[Page-level text extractions]

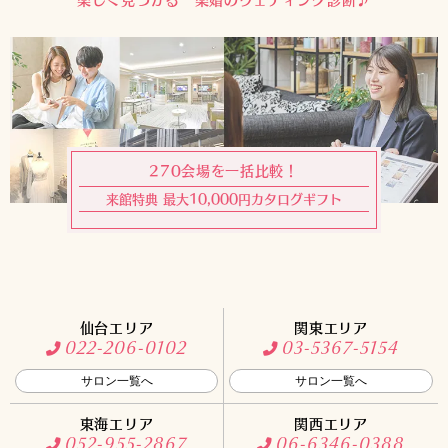
270会場を一括比較！
来館特典 最大10,000円カタログギフト
仙台エリア
関東エリア
022-206-0102
03-5367-5154
サロン一覧へ
サロン一覧へ
東海エリア
関西エリア
052-955-2867
06-6346-0388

ACTIVITY:
Write out every entry exactly. Pictures do not belong in the copy.

WRITTEN ANSWER:
270会場を一括比較！
来館特典 最大10,000円カタログギフト
仙台エリア
関東エリア
022-206-0102
03-5367-5154
サロン一覧へ
サロン一覧へ
東海エリア
関西エリア
052-955-2867
06-6346-0388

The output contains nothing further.